* [Your instructions]:
Lines to restate from the data below: from the one containing "vartotojo patogumas." to the one containing "būtų užtikrinta didesnė", both included. Give them again exactly, and only them.

* [Extracted records]:

§

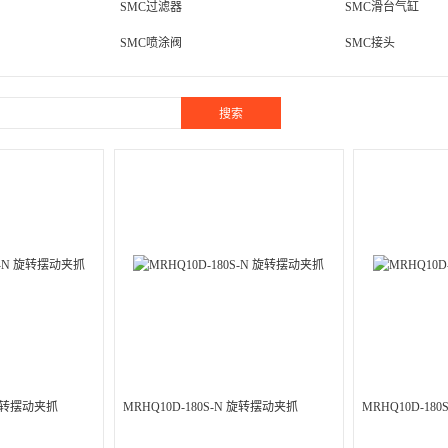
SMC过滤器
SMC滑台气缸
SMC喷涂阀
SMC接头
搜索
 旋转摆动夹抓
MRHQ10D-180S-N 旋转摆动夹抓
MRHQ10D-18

§

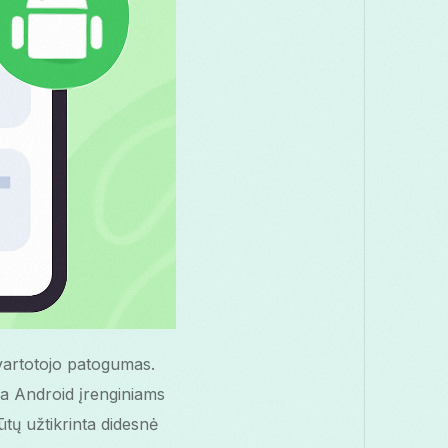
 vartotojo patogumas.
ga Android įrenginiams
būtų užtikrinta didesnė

§

* [Exercise solution]:
 vartotojo patogumas.
ga Android įrenginiams
būtų užtikrinta didesnė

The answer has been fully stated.